I don’t mind telling you, I was nervous.
I was afraid I wouldn’t know enough to carry on a conversation with these women.
I was intimidated by their credentials and feeling ill prepared.
When I emailed Dr. Long and Dr. Moore-Keish to confirm our meeting,
Dr. Long wrote back and said she would try to be there,
but that her mother-in-law was near death and she may be called away.

We met for an hour and both professors were there
and they couldn’t have been more gracious and helpful.
At the end of the hour I asked about Dr. Long’s Mother-in-law.
Her face clouded and she said, “She doesn’t look like herself anymore.”
Her voice caught as she spoke and a tear came to her eye.
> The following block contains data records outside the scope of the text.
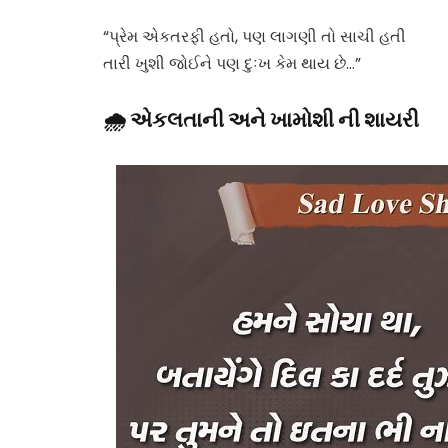
“પ્રેમ એકતરફી હતો, પણ લાગણી તો સાચી હતી
તારી ખુશી જોઈને પણ દુઃખ કેમ થાય છે…”
🌧️ એકલતાની અને ખામોશી ની શાયરી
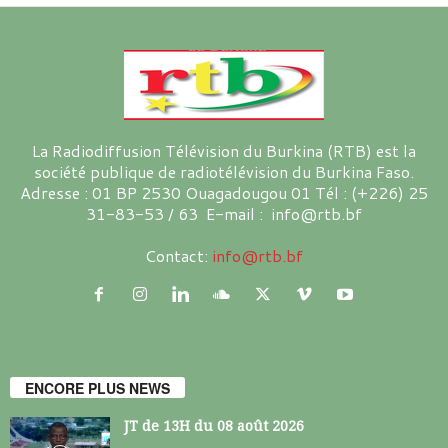
La Radiodiffusion Télévision du Burkina (RTB) est la
société publique de radiotélévision du Burkina Faso.
Adresse : 01 BP 2530 Ouagadougou 01 Tél : (+226) 25
31-83-53 / 63 E-mail : info@rtb.bf
Contact:
info@rtb.bf
ENCORE PLUS NEWS
JT de 13H du 08 août 2026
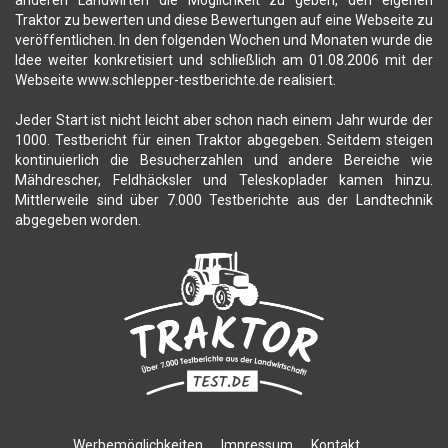
anderen Landwirten die Möglichkeit zu geben, den eigenen
Traktor zu bewerten und diese Bewertungen auf eine Webseite zu
veröffentlichen. In den folgenden Wochen und Monaten wurde die
Idee weiter konkretisiert und schließlich am 01.08.2006 mit der
Webseite www.schlepper-testberichte.de realisiert.
Jeder Start ist nicht leicht aber schon nach einem Jahr wurde der
1000. Testbericht für einen Traktor abgegeben. Seitdem steigen
kontinuierlich die Besucherzahlen und andere Bereiche wie
Mähdrescher, Feldhäcksler und Teleskoplader kamen hinzu.
Mittlerweile sind über 7.000 Testberichte aus der Landtechnik
abgegeben worden.
Werbemöglichkeiten
Impressum
Kontakt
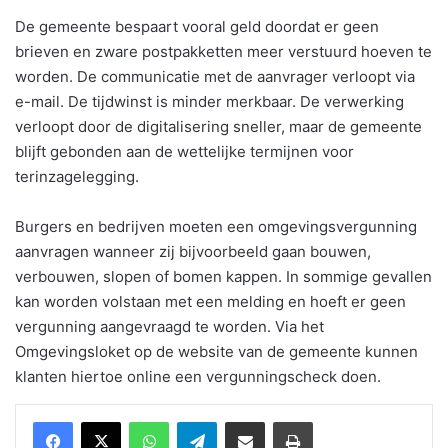
De gemeente bespaart vooral geld doordat er geen
brieven en zware postpakketten meer verstuurd hoeven te
worden. De communicatie met de aanvrager verloopt via
e-mail. De tijdwinst is minder merkbaar. De verwerking
verloopt door de digitalisering sneller, maar de gemeente
blijft gebonden aan de wettelijke termijnen voor
terinzagelegging.
Burgers en bedrijven moeten een omgevingsvergunning
aanvragen wanneer zij bijvoorbeeld gaan bouwen,
verbouwen, slopen of bomen kappen. In sommige gevallen
kan worden volstaan met een melding en hoeft er geen
vergunning aangevraagd te worden. Via het
Omgevingsloket op de website van de gemeente kunnen
klanten hiertoe online een vergunningscheck doen.
WhatsApp
Telegram
Delen via Email
Print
Now, I tell you this not to hold myself up for any great prize,
but as an example of how powerful it can be if you stay alert to opportunities
to offer even a small gesture of mercy and peace and compassion
when the context calls for it.
These opportunities happen all the time and they usually fly right by me!
But this time the Spirit moved me to ask Dr. Long her mother-in-law’s name.
She said, “Her name is Belle.”
I suggested we might have a prayer for Belle before we left.
I mean, they’re theology professors! They’re not going to say “No!”
So we held hands, these highly intelligent theology professors and me,
and I offered a prayer for Belle and for Dr. Long and for her husband.
When I finished, Dr. Long’s tears were spilling over.
She paused, caught her breath, and said,
“That’s the first time in all of this that anybody’s prayed for me.”
* * *

“Love God, love neighbor.”
That’s it? That’s it!
It is so simple, yet so profound.
In God’s realm it’s not about the grand gesture or the flashy show.
It’s not about the big production or the once in a lifetime opportunity.
It’s about mercy, and peace, and steadfastness and covenant.
It’s about trusting the process when the road gets narrow,
staying on coarse when the light gets dim.
It’s about careful consideration of what and who is most important in your life.
It’s about recognizing all God has given us
and about being generous in our gifts to God and others.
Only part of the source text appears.